Dans une déclaration rapporté par l’APS, le directeur du Cneapd, M.Tahar Hocine, a précisé que cette étude, menée à la base avec une famille algérienne comptant une moyenne de 6,5 à 7 membres, a révélé que «les dépenses quotidiennes dépassent aujourd’hui les deux dollars», et ce durant la période comprise entre 2004 et 2006 sur un échantillon de 5000 familles algériennes réparties sur 43 wilayas du pays.
En outre, la même étude a révélé que près de 70% des familles algériennes sont nucléaires, (soit composées des parents et des enfants). La même source a affirmé que «la société algérienne tend à s’orienter vers la caractéristique de la famille nucléaire, notamment dans les villes.» S’expliquant sur les raisons de cette nouvelles tendance, M.Tahar a précisé que cela est lié essentiellement au niveau d’instruction, au revenu familial et au logement.

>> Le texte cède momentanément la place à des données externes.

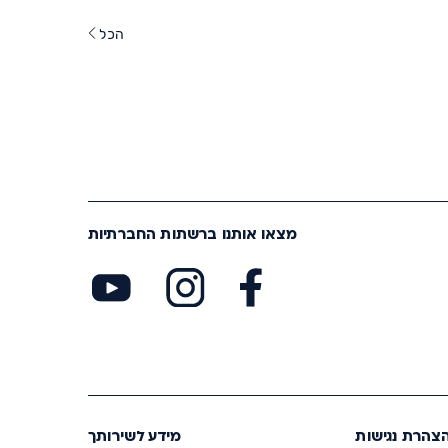
הכל
מצאו אותנו ברשתות החברתיות
צהרת נגישות
מידע לשירותך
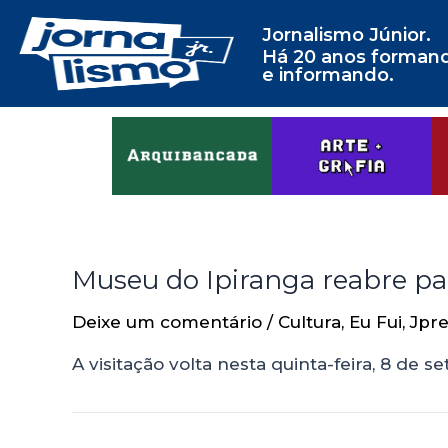
Jornalismo Júnior.
Há 20 anos forman
e informando.
Museu do Ipiranga reabre pa
Deixe um comentário
/
Cultura
,
Eu Fui
,
Jpre
A visitação volta nesta quinta-feira, 8 d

Cet état de fait renseigne paradoxalement sur la fragilité des familles urbaines face au phénomène de la pauvreté. En effet, les mêmes observateurs prennent cette évolution de l’organisation sociale comme un autre argument illustrant que les chiffres de la pauvreté annoncés par le Cneapd ne reflètent pas la situation réelle de ce phénomène en Algérie. Car, contrairement aux familles étendues, dans le monde rural, caractérisées par la solidarité traditionnelle, cette nouvelle tendance de la famille nucléaire, basée dans les villes, est moins solidaire. Elle est, donc, la plus touchée par la pauvreté, analysent-ils. Même le directeur des études au Cneapd a précisé que la famille algérienne dans les régions rurales entretient toujours «les traditions de la cellule familiale».